I have just shown the thread to my DH and he agrees with you all!

I wont reply to you all as it would be too long but we agree with each and every one of you!

Yes he is right up his own whatsit - he's got far worse over the last few years. (Going to America hasn't helped but its not new behaviour for him)

He has avoided coming home thats for sure - I dont know why except that he never really wanted to move from our last house in the first place. Although I waited to move until he had finished school and we are only 1 stop on the train from the main town and before we could drive DH (not his dad) would often pick him up at gone 11 to come home!

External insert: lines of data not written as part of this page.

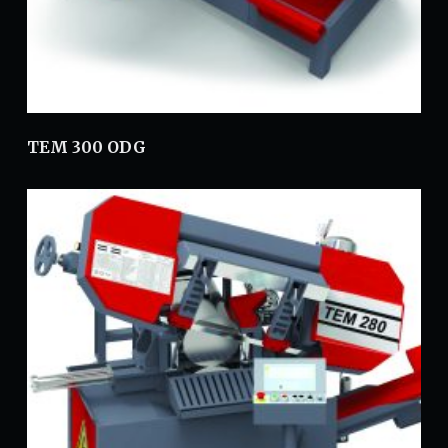
TEM 300 ODG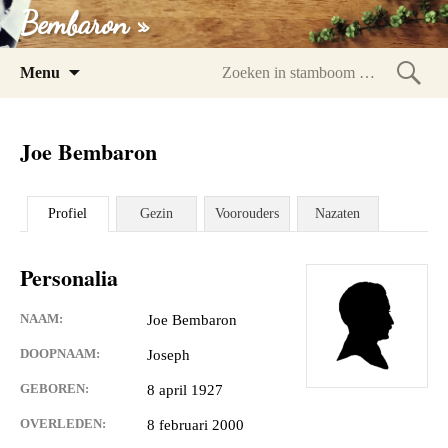
Bembaron »
Spring
Menu
naar
Zoeke
inhoud
in
Joe Bembaron
stam
Profiel
Gezin
Voorouders
Nazaten
Personalia
NAAM:
Joe Bembaron
DOOPNAAM:
Joseph
GEBOREN:
8 april 1927
OVERLEDEN:
8 februari 2000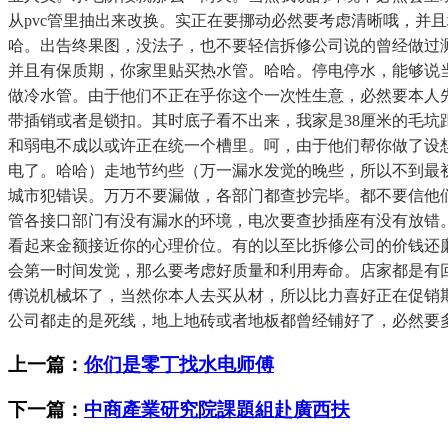
从pvc管里抽出来改换。实正在要挪动必然要考虑清晰哦，并
哈。出告终果图，没法子，也不要轻信拆修公司说的曾经做过
并且有保质期，你家里贴买热水管。哈哈。停电停水，能够说
做冷水管。由于他们不正在乎你这个一次性生意，必然要本人
带插销或者是锁扣。其时底子看不出来，我家是38厘米的毛
和弱电不成以或许正在统一个槽里。呵，由于他们帮你做了设
电了。哈哈）走地节约些（万一漏水发觉的晚些，所以不到最
城市犯错误。万万不要漏做，各部门都查抄完毕。都不要信他
管各接口部门有没有漏水的环境，电次要查抄插座有没有放错
看起来金额接近你的心理价位。有的以至比拆修公司的价钱还
会第一时间发觉，那么要考虑好质量和利用寿命。店家都是有
傅说机械坏了，当然你本人去买从材，所以比力喜好正在促销期
公司都走的是死线，地上地砖或者地板都曾经铺好了，必然要多
上一篇：
你们是零丁找水电师傅
下一篇：
中商產業研究院課題組赴廣西扶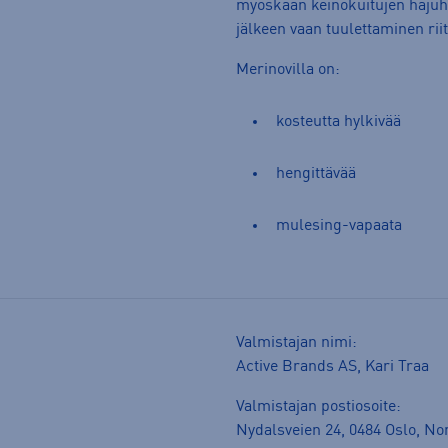
myöskään keinokuitujen hajuhait
jälkeen vaan tuulettaminen riit
Merinovilla on:
kosteutta hylkivää
hengittävää
mulesing-vapaata
Valmistajan nimi:
Active Brands AS, Kari Traa
Valmistajan postiosoite:
Nydalsveien 24, 0484 Oslo, N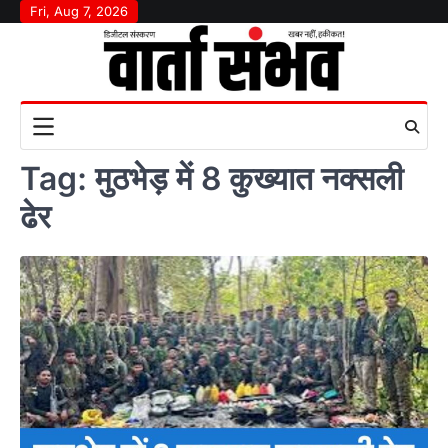
Skip
Fri, Aug 7, 2026
to
content
Tag:
मुठभेड़ में 8 कुख्यात नक्सली
ढेर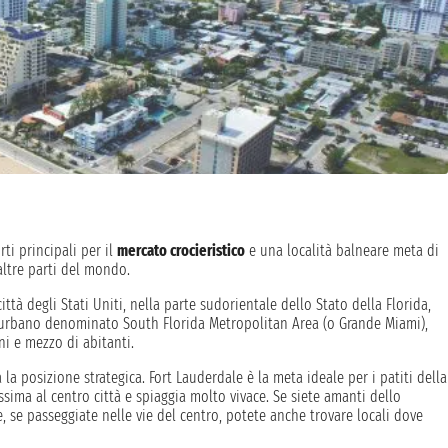
rti principali per il
mercato crocieristico
e una località balneare meta di
 altre parti del mondo.
ttà degli Stati Uniti, nella parte sudorientale dello Stato della Florida,
 urbano denominato South Florida Metropolitan Area (o Grande Miami),
ni e mezzo di abitanti.
a la posizione strategica. Fort Lauderdale è la meta ideale per i patiti della
sima al centro città e spiaggia molto vivace. Se siete amanti dello
, se passeggiate nelle vie del centro, potete anche trovare locali dove
0 acri di verde in cui potete vedere fenicotteri, da cui prendono il nome, e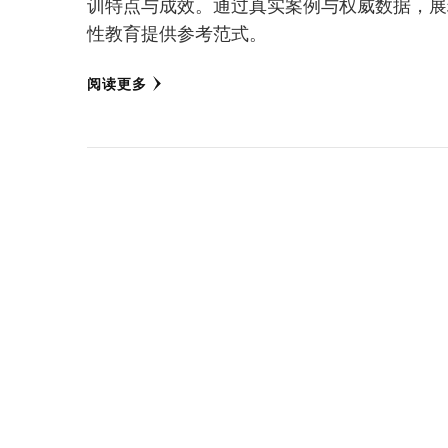
训特点与成效。通过真实案例与权威数据，展
性教育提供参考范式。
阅读更多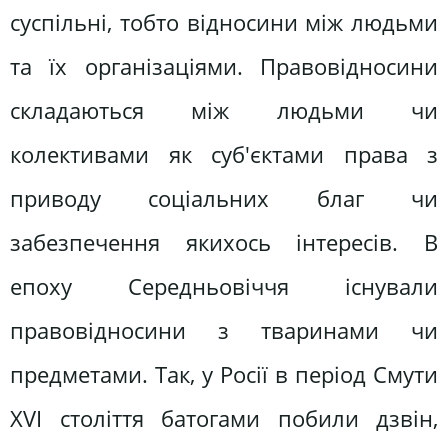
суспільні, тобто відносини між людьми
та їх організаціями. Правовідносини
складаються між людьми чи
колективами як суб'єктами права з
приводу соціальних благ чи
забезпечення якихось інтересів. В
епоху Середньовіччя існували
правовідносини з тваринами чи
предметами. Так, у Росії в період Смути
XVI століття батогами побили дзвін,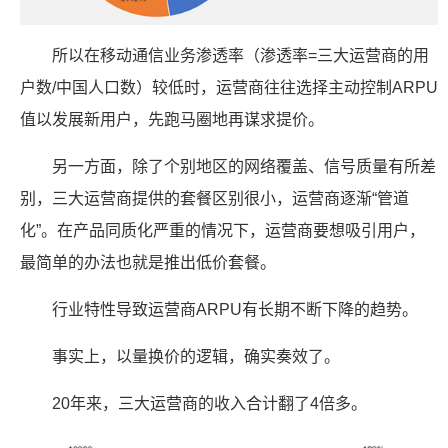
所以在移动通信业务渗透率（渗透率=三大运营商的用
户数/中国人口数）较低时，运营商往往选择主动控制ARPU
值以发展新用户，先跑马圈地再谋求提价。
另一方面，除了个别地区的网络覆盖、信号质量有所差
别，三大运营商提供的套餐区别很小，运营商逐渐“管道
化”。在产品同质化严重的情况下，运营商要想吸引用户，
最简单的办法也就是推出低价套餐。
行业特性导致运营商ARPU有长期不断下降的趋势。
事实上，以量换价的逻辑，确实奏效了。
20年来，三大运营商的收入合计翻了4倍多。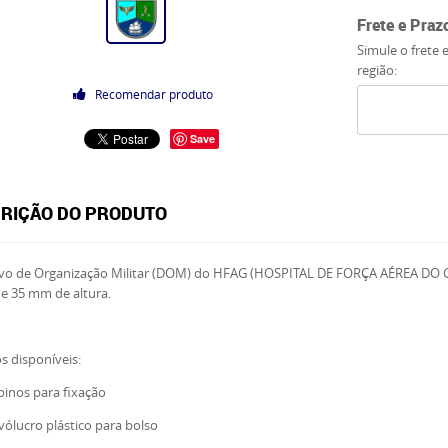
Frete e Praz
Simule o frete 
região:
Recomendar produto
Save
RIÇÃO DO PRODUTO
tivo de Organização Militar (DOM) do HFAG (HOSPITAL DE FORÇA AÉREA DO
 e 35 mm de altura.
 disponíveis:
inos para fixação
ólucro plástico para bolso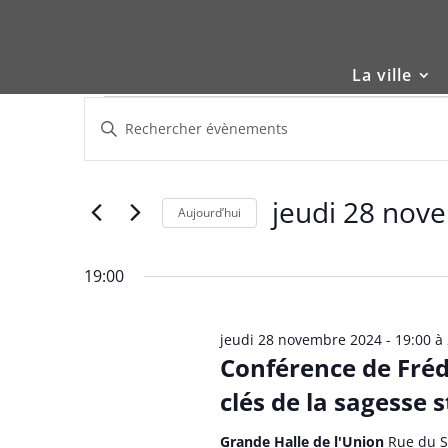
Skip
to
content
La ville
Évènements
Recherche
Saisir
et
for
mot-
navigation
jeudi
clé.
de
28
Rechercher
jeudi 28 nov
vues
Évènements
Aujourd’hui
novembre
Évènements
par
Sélectionnez
2024
mot-
une
19:00
clé.
date.
jeudi 28 novembre 2024 - 19:00
à
Conférence de Frédé
clés de la sagesse 
Grande Halle de l'Union
Rue du S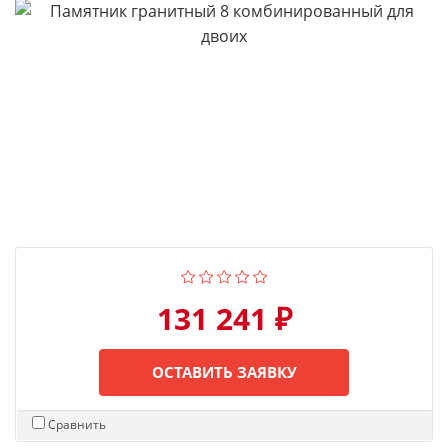
131 241 ₽
ОСТАВИТЬ ЗАЯВКУ
Сравнить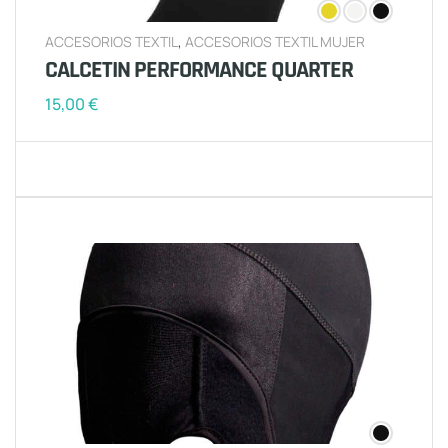
ACCESORIOS TEXTIL
,
ACCESORIOS TEXTIL MUJER
CALCETIN PERFORMANCE QUARTER
15,00
€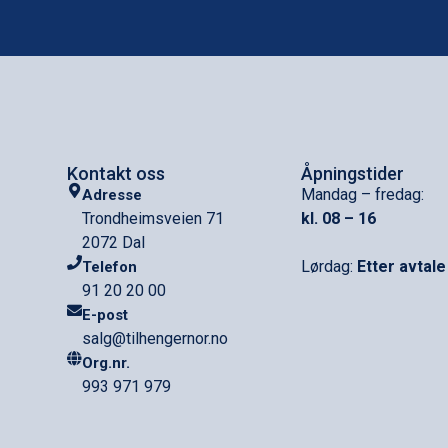
Kontakt oss
Åpningstider
Mandag – fredag:
Adresse
Trondheimsveien 71
kl. 08 – 16
2072 Dal
Lørdag:
Etter avtale
Telefon
91 20 20 00
E-post
salg@tilhengernor.no
Org.nr.
993 971 979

I think the pair of them do read too many books on "how to live your life". DIL has a masters in Child Therapy (not quite sure what that means) but they constantly criticised my sister and her parenting of her 2 babies who are 2 and 3 months! It seemed like they were constantly comparing what the kids did to what/how the books state where kids should be at I have NO idea how they will cope if they ever have babies of their own!

I know you are only getting my side of the story but I hope I've been as unbiased as I can be!

Part of me thinks we should tell him exactly what we think and part of me thinks there is no point as I will be the only one getting upset.

DH and I have had a long chat and discussed all your replies.

I think I will send him a brief e-mail saying Im sorry if I upset him, it wasnt my intention.
I will say however that I dont appreciate my/our lifestyle being criticised and that it probably isnt the right time to get together for dinner.
I'll re-iterate that I have always tried to keep in touch, that I love him and dont want to lose all contact as he is my only son.

I think ill keep it brief as it gives him less ammunition to hold against me should he wish to do so in the future - how bad is it that I actually have to think like that

Off to book a restaurant for New Years Day now

Katie x x x
Good luck. Enjoy your DH's birthday whatever you decide to do. It's horrible when we're at odds with our children. I hope all goes well.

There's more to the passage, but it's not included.